### TASK TO COMPLETE
Without any images, write the data out exactly as it appears.
────────────────
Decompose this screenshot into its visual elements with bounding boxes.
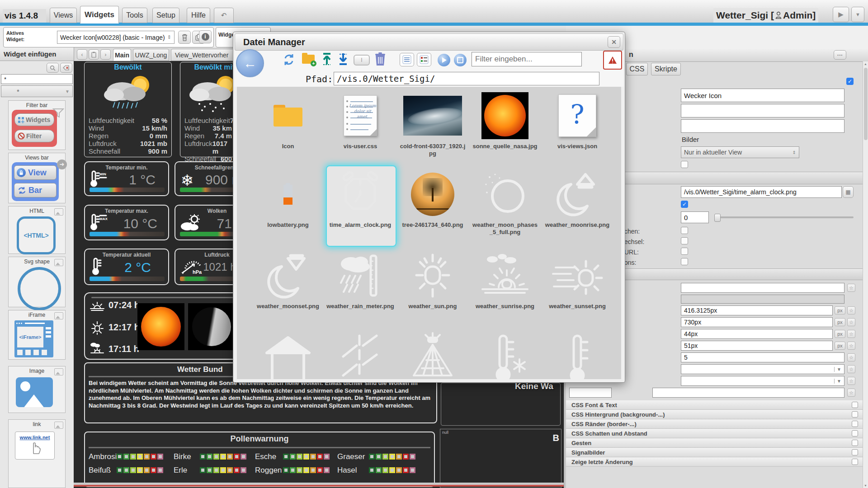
left-input[interactable]: 416.3125px — [681, 305, 833, 315]
accordion-letzte-aenderung[interactable]: Zeige letzte Änderung — [566, 457, 863, 467]
file-tile[interactable] — [399, 330, 467, 379]
accordion-css-background[interactable]: CSS Hintergrund (background-...) — [566, 410, 863, 419]
image-picker-button[interactable]: ▦ — [843, 186, 854, 198]
px-unit-button[interactable]: px — [835, 342, 845, 350]
file-tile[interactable]: weather_sunset.png — [543, 249, 611, 310]
active-widget-select[interactable]: Wecker Icon[w00228] (basic - Image) ⇕ — [57, 31, 175, 44]
view-scope-select[interactable]: Nur in aktueller View ⇕ — [681, 146, 799, 158]
extra-wide-input[interactable] — [652, 388, 844, 398]
weather-widget-bewoelkt[interactable]: Bewölkt Luftfeuchtigkeit58 % Wind15 km/h… — [84, 62, 172, 157]
tab-main[interactable]: Main — [113, 49, 131, 61]
refresh-icon[interactable] — [282, 53, 296, 66]
panel-scrollbar[interactable]: ▲ ▼ — [863, 61, 868, 488]
palette-search-button[interactable] — [47, 63, 59, 73]
rename-button[interactable]: I — [354, 55, 370, 66]
panel-grip-button[interactable]: ▪▪▪ — [834, 50, 846, 60]
widget-name-input[interactable]: Wecker Icon — [681, 89, 844, 102]
delete-widget-button[interactable] — [178, 31, 191, 44]
tab-scroll-right-button[interactable]: › — [100, 49, 111, 60]
tab-uwz-long[interactable]: UWZ_Long — [133, 49, 169, 61]
accordion-signalbilder[interactable]: Signalbilder — [566, 448, 863, 457]
overflow-y-select[interactable]: ▼ — [681, 376, 844, 386]
detail-view-button[interactable] — [417, 53, 431, 66]
path-input[interactable]: /vis.0/Wetter_Sigi/ — [334, 72, 599, 85]
menu-setup[interactable]: Setup — [152, 8, 179, 23]
palette-filter-input[interactable]: * — [1, 74, 73, 84]
undo-button[interactable]: ↶ — [214, 8, 234, 23]
menu-hilfe[interactable]: Hilfe — [187, 8, 210, 23]
panel-tab-css[interactable]: CSS — [626, 63, 648, 75]
bind-state-button[interactable]: ☆ — [847, 342, 855, 350]
top-input[interactable]: 730px — [681, 317, 833, 327]
stop-button[interactable] — [454, 54, 467, 66]
accordion-gesten[interactable]: Gesten — [566, 438, 863, 448]
accordion-checkbox[interactable] — [852, 411, 858, 418]
file-tile[interactable]: weather_sun.png — [399, 249, 467, 310]
bind-state-button[interactable]: ☆ — [847, 284, 855, 292]
option-checkbox[interactable] — [681, 227, 688, 234]
accordion-checkbox[interactable] — [852, 402, 858, 408]
rotate-input[interactable]: 0 — [681, 211, 709, 223]
palette-tag-filter-button[interactable] — [60, 63, 72, 73]
extra-input[interactable] — [569, 388, 612, 398]
scroll-down-icon[interactable]: ▼ — [864, 484, 867, 487]
comment-input[interactable] — [681, 104, 844, 117]
image-src-input[interactable]: /vis.0/Wetter_Sigi/time_alarm_clock.png — [681, 186, 842, 198]
px-unit-button[interactable]: px — [835, 318, 845, 326]
option-checkbox[interactable] — [681, 248, 688, 255]
list-view-button[interactable] — [400, 53, 414, 66]
file-tile[interactable]: weather_moonset.png — [254, 249, 322, 310]
file-tile[interactable]: Icon — [254, 89, 322, 150]
px-unit-button[interactable]: px — [835, 306, 845, 314]
bind-state-button[interactable]: ☆ — [847, 365, 855, 373]
accordion-css-border[interactable]: CSS Ränder (border-...) — [566, 419, 863, 429]
file-tile[interactable]: weather_moon_phases_5_full.png — [471, 167, 539, 236]
bind-state-button[interactable]: ☆ — [847, 318, 855, 326]
bind-state-button[interactable]: ☆ — [847, 389, 855, 397]
zindex-input[interactable]: 5 — [681, 352, 844, 362]
geometry-extra-input[interactable] — [681, 283, 844, 293]
bind-state-button[interactable]: ☆ — [847, 306, 855, 314]
accordion-checkbox[interactable] — [852, 449, 858, 455]
tab-view-wettervorher[interactable]: View_Wettervorher — [171, 49, 243, 61]
accordion-css-font[interactable]: CSS Font & Text — [566, 400, 863, 410]
panel-tab-skripte[interactable]: Skripte — [651, 63, 681, 75]
file-tile[interactable] — [326, 330, 394, 379]
pollen-widget[interactable]: Pollenwarnung Ambrosia Birke Esche Graes… — [84, 432, 435, 487]
palette-card-iframe[interactable]: iFrame <iFrame> — [8, 310, 66, 360]
file-tile[interactable]: ? vis-views.json — [543, 89, 611, 150]
download-icon[interactable] — [338, 52, 348, 66]
rotate-slider[interactable] — [714, 216, 854, 218]
palette-card-image[interactable]: Image — [8, 366, 66, 413]
accordion-css-shadow[interactable]: CSS Schatten und Abstand — [566, 429, 863, 438]
metric-widget-temp-aktuell[interactable]: Temperatur aktuell 2 °C — [84, 249, 169, 285]
back-button[interactable]: ← — [236, 49, 264, 77]
file-tile[interactable]: tree-2461734_640.png — [399, 167, 467, 229]
upload-icon[interactable] — [322, 52, 332, 66]
filter-input[interactable] — [472, 52, 582, 66]
widget-info-button[interactable]: i — [199, 30, 212, 43]
overflow-x-select[interactable]: ▼ — [681, 364, 844, 374]
scroll-thumb[interactable] — [864, 68, 868, 140]
new-folder-button[interactable]: + — [302, 53, 316, 66]
file-tile[interactable]: cold-front-63037_1920.jpg — [399, 89, 467, 158]
file-tile[interactable]: lowbattery.png — [254, 167, 322, 229]
bind-state-button[interactable]: ☆ — [847, 377, 855, 385]
palette-card-link[interactable]: link www.link.net — [8, 419, 66, 488]
play-button[interactable] — [438, 54, 450, 66]
close-icon[interactable]: ✕ — [608, 36, 620, 48]
file-tile[interactable] — [471, 330, 539, 379]
file-tile-selected[interactable]: time_alarm_clock.png — [326, 167, 394, 229]
menu-tools[interactable]: Tools — [122, 8, 147, 23]
project-dropdown-button[interactable]: ▼ — [851, 7, 864, 22]
option-checkbox[interactable] — [681, 237, 688, 244]
file-tile[interactable]: weather_moonrise.png — [543, 167, 611, 229]
tab-scroll-left-button[interactable]: ‹ — [77, 49, 87, 60]
accordion-checkbox[interactable] — [852, 459, 858, 465]
file-tile[interactable] — [254, 330, 322, 379]
file-tile[interactable]: Lorem ipsumdolor sit amet, vis-user.css — [326, 89, 394, 150]
dialog-titlebar[interactable]: Datei Manager ✕ — [235, 33, 623, 51]
null-widget[interactable]: null B — [440, 429, 561, 488]
file-tile[interactable]: sonne_quelle_nasa.jpg — [471, 89, 539, 150]
file-tile[interactable]: weather_sunrise.png — [471, 249, 539, 310]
────────────────
### SOLVED EXERCISE
Decompose this screenshot into its visual elements with bounding boxes.
left-input[interactable]: 416.3125px — [681, 305, 833, 315]
accordion-letzte-aenderung[interactable]: Zeige letzte Änderung — [566, 457, 863, 467]
file-tile[interactable] — [399, 330, 467, 379]
accordion-css-background[interactable]: CSS Hintergrund (background-...) — [566, 410, 863, 419]
image-picker-button[interactable]: ▦ — [843, 186, 854, 198]
px-unit-button[interactable]: px — [835, 342, 845, 350]
file-tile[interactable]: weather_sunset.png — [543, 249, 611, 310]
active-widget-select[interactable]: Wecker Icon[w00228] (basic - Image) ⇕ — [57, 31, 175, 44]
view-scope-select[interactable]: Nur in aktueller View ⇕ — [681, 146, 799, 158]
extra-wide-input[interactable] — [652, 388, 844, 398]
weather-widget-bewoelkt[interactable]: Bewölkt Luftfeuchtigkeit58 % Wind15 km/h… — [84, 62, 172, 157]
tab-main[interactable]: Main — [113, 49, 131, 61]
refresh-icon[interactable] — [282, 53, 296, 66]
panel-scrollbar[interactable]: ▲ ▼ — [863, 61, 868, 488]
palette-search-button[interactable] — [47, 63, 59, 73]
rename-button[interactable]: I — [354, 55, 370, 66]
panel-grip-button[interactable]: ▪▪▪ — [834, 50, 846, 60]
widget-name-input[interactable]: Wecker Icon — [681, 89, 844, 102]
delete-widget-button[interactable] — [178, 31, 191, 44]
tab-scroll-right-button[interactable]: › — [100, 49, 111, 60]
tab-uwz-long[interactable]: UWZ_Long — [133, 49, 169, 61]
accordion-signalbilder[interactable]: Signalbilder — [566, 448, 863, 457]
overflow-y-select[interactable]: ▼ — [681, 376, 844, 386]
detail-view-button[interactable] — [417, 53, 431, 66]
path-input[interactable]: /vis.0/Wetter_Sigi/ — [334, 72, 599, 85]
menu-setup[interactable]: Setup — [152, 8, 179, 23]
palette-filter-input[interactable]: * — [1, 74, 73, 84]
undo-button[interactable]: ↶ — [214, 8, 234, 23]
menu-hilfe[interactable]: Hilfe — [187, 8, 210, 23]
panel-tab-css[interactable]: CSS — [626, 63, 648, 75]
bind-state-button[interactable]: ☆ — [847, 342, 855, 350]
top-input[interactable]: 730px — [681, 317, 833, 327]
stop-button[interactable] — [454, 54, 467, 66]
accordion-gesten[interactable]: Gesten — [566, 438, 863, 448]
accordion-checkbox[interactable] — [852, 411, 858, 418]
file-tile[interactable]: weather_sun.png — [399, 249, 467, 310]
bind-state-button[interactable]: ☆ — [847, 284, 855, 292]
option-checkbox[interactable] — [681, 227, 688, 234]
accordion-checkbox[interactable] — [852, 402, 858, 408]
rotate-input[interactable]: 0 — [681, 211, 709, 223]
palette-tag-filter-button[interactable] — [60, 63, 72, 73]
extra-input[interactable] — [569, 388, 612, 398]
scroll-down-icon[interactable]: ▼ — [864, 484, 867, 487]
comment-input[interactable] — [681, 104, 844, 117]
image-src-input[interactable]: /vis.0/Wetter_Sigi/time_alarm_clock.png — [681, 186, 842, 198]
px-unit-button[interactable]: px — [835, 318, 845, 326]
option-checkbox[interactable] — [681, 248, 688, 255]
list-view-button[interactable] — [400, 53, 414, 66]
file-tile[interactable]: weather_moonset.png — [254, 249, 322, 310]
file-tile[interactable]: Icon — [254, 89, 322, 150]
px-unit-button[interactable]: px — [835, 306, 845, 314]
bind-state-button[interactable]: ☆ — [847, 365, 855, 373]
accordion-css-border[interactable]: CSS Ränder (border-...) — [566, 419, 863, 429]
file-tile[interactable]: weather_moon_phases_5_full.png — [471, 167, 539, 236]
bind-state-button[interactable]: ☆ — [847, 318, 855, 326]
bind-state-button[interactable]: ☆ — [847, 389, 855, 397]
zindex-input[interactable]: 5 — [681, 352, 844, 362]
geometry-extra-input[interactable] — [681, 283, 844, 293]
bind-state-button[interactable]: ☆ — [847, 306, 855, 314]
accordion-checkbox[interactable] — [852, 449, 858, 455]
tab-view-wettervorher[interactable]: View_Wettervorher — [171, 49, 243, 61]
accordion-css-font[interactable]: CSS Font & Text — [566, 400, 863, 410]
panel-tab-skripte[interactable]: Skripte — [651, 63, 681, 75]
file-tile[interactable] — [326, 330, 394, 379]
pollen-widget[interactable]: Pollenwarnung Ambrosia Birke Esche Graes… — [84, 432, 435, 487]
palette-card-iframe[interactable]: iFrame <iFrame> — [8, 310, 66, 360]
file-tile[interactable]: ? vis-views.json — [543, 89, 611, 150]
download-icon[interactable] — [338, 52, 348, 66]
rotate-slider[interactable] — [714, 216, 854, 218]
palette-card-image[interactable]: Image — [8, 366, 66, 413]
accordion-css-shadow[interactable]: CSS Schatten und Abstand — [566, 429, 863, 438]
metric-widget-temp-aktuell[interactable]: Temperatur aktuell 2 °C — [84, 249, 169, 285]
back-button[interactable]: ← — [236, 49, 264, 77]
file-tile[interactable]: tree-2461734_640.png — [399, 167, 467, 229]
upload-icon[interactable] — [322, 52, 332, 66]
filter-input[interactable] — [472, 52, 582, 66]
widget-info-button[interactable]: i — [199, 30, 212, 43]
overflow-x-select[interactable]: ▼ — [681, 364, 844, 374]
scroll-thumb[interactable] — [864, 68, 868, 140]
new-folder-button[interactable]: + — [302, 53, 316, 66]
file-tile[interactable]: cold-front-63037_1920.jpg — [399, 89, 467, 158]
file-tile[interactable]: lowbattery.png — [254, 167, 322, 229]
bind-state-button[interactable]: ☆ — [847, 377, 855, 385]
palette-card-link[interactable]: link www.link.net — [8, 419, 66, 488]
play-button[interactable] — [438, 54, 450, 66]
close-icon[interactable]: ✕ — [608, 36, 620, 48]
file-tile[interactable] — [471, 330, 539, 379]
file-tile-selected[interactable]: time_alarm_clock.png — [326, 167, 394, 229]
menu-tools[interactable]: Tools — [122, 8, 147, 23]
project-dropdown-button[interactable]: ▼ — [851, 7, 864, 22]
option-checkbox[interactable] — [681, 237, 688, 244]
file-tile[interactable]: weather_moonrise.png — [543, 167, 611, 229]
tab-scroll-left-button[interactable]: ‹ — [77, 49, 87, 60]
accordion-checkbox[interactable] — [852, 459, 858, 465]
file-tile[interactable] — [254, 330, 322, 379]
file-tile[interactable]: Lorem ipsumdolor sit amet, vis-user.css — [326, 89, 394, 150]
dialog-titlebar[interactable]: Datei Manager ✕ — [235, 33, 623, 51]
null-widget[interactable]: null B — [440, 429, 561, 488]
file-tile[interactable]: sonne_quelle_nasa.jpg — [471, 89, 539, 150]
file-tile[interactable]: weather_sunrise.png — [471, 249, 539, 310]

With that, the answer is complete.